Similar results, shown in Table 6, were obtained in Examples 1, 2, 15, and 26 - 28 with different contact times and with oil shale samples of different particle size ranges than those used in obtaining the results shown in FIG. 2. These results indicate that even at a temperature of 698° F., slightly below the critical temperature for water, the liquid and oil selectivities were substantially reduced from the values obtained at temperatures above the critical temperature of water.

Results showing the effect of the particle size of the oil shale substrate on the rate of recovery of hydrocarbons from oil shale are presented in FIGS. 3 and 4. The plots in FIGS. 3 and 4 were obtained using the results shown in Table 3, for runs involving a shale-to-water weight ratio of 0.56.

TABLE 6
__________________________________________________________________________
Data Oil Reaction
Reaction
from Shale
Temperature
Time Liquid
Oil
Example
Sample1
(°F.)
(hours)
Selectivity
Selectivity
__________________________________________________________________________
2 A 660 2 0.27 0.06
1 A 752 2 0.67 0.61
28 B 716 2 0.63 0.41
15 B 752 2 0.58 0.68
27 D 698 0.5 0.42 0.47
26 D 752 0.5 0.58 0.50
__________________________________________________________________________
1 The samples corresponding to the letters are identified in Table 1

The weight loss during calcination, the expected yield of hydrocarbons from the oil shale sample, and the measured yield of liquid hydrocarbon products -- all being expressed as weight percent of the oil shale feed -- are shown in FIG. 3 as a function of the contact time and of the range of particle sizes of the oil shale feed. Generally, with oil shale feed having a particle size of approximately 1/4 inch diameter or less, more than 90 weight percent of the carbonaceous content of the oil shale feed was recovered in less than one-half hour. When the oil shale feed had a particle size equal to or smaller than 8 mesh, the yield of total liquid products was greater after a contact time of one-half hour than after a contact time of two hours, and exceeded the expected yield of hydrocarbons from the oil shale. For such feed, the decline of total yield of the liquid hydrocarbon products with increasing contact time corresponded to increased conversion of the liquid products to dry gas, for example by cracking the liquid products. Cracking was also indicated by the plots in FIG. 4 showing the oil selectivity as a function of the contact time and of the range of the particle sizes of the oil shale feed.

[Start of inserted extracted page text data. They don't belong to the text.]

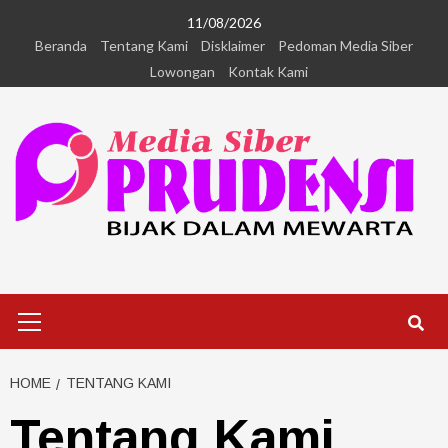
11/08/2026
Beranda
Tentang Kami
Disklaimer
Pedoman Media Siber
Lowongan
Kontak Kami
HOME
TENTANG KAMI
Tentang Kami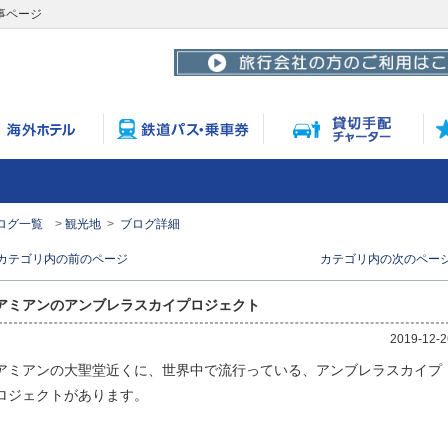
事ページ
ログ一覧
観光地
ブログ詳細
< カテゴリ内の前のページ
カテゴリ内の次のページ 
アミアンのアンブレラスカイプロジェクト
2019-12-2
アミアンの大聖堂近くに、世界中で流行っている、アンブレラスカイプ
ロジェクトがあります。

When the oil shale feed had a particle size in the range of from 1/4 inch to 1/2 inch, the rate of recovery was low enough so that the total yield of liquid products after a contact time of one-half hour was less than the total yield of liquid products after a contact time of two hours. This is indicated in FIG. 3. While no theory for this is proposed, if the oil shale feed is made up of coarser materials having a larger particle size, the ratio of surface area to particle volume for such materials would be lower than that for finer materials, and diffusion of water into the coarser oil shale particles and the rate of dissolution of the inorganic matrix in the supercritical water may decrease, and, hence, the rate of recovery may decrease.

There is evidence that efficient recovery of liquids from oil shale by the method of this invention involves partial dissolution of the inorganic matrix of the oil shale substrate. Following complete recovery of liquids from oil shale feeds having particle sizes in the range of 1/4 inch diameter to 80 mesh, the spent oil shale solids recovered had substantially smaller particle sizes, generally less than 100 mesh. Further, there was also a decrease in the bulk density from about 2.1 grams per milliliter for the feed to about 1.1 grams per milliliter for the spent solids. On the other hand, when the liquids were not completely recovered from the oil shale feed, the oil shale particles retained much of their starting conformation. For example, little apparent conformational change occurred for oil shale feed when only half of the carbonaceous material was removed from it.

There is additional evidence of the decomposition of the inorganic matrix of the oil shale substrate during recovery of liquid hydrocarbons by the method of this invention. The high yield of carbon dioxide from the recovery of liquid hydrocarbons from oil shale, even at the relatively low temperature of 660°F., indicates decomposition of the inorganic carbonate in the structure of oil shale. The approximate mass balance of the oil shale feed and of the combined products from the recoveries in Examples 7-11 of liquid hydrocarbons from the oil shale sample A demonstrate that carbon dioxide is formed from inorganic carbonate and is presented in Table 7.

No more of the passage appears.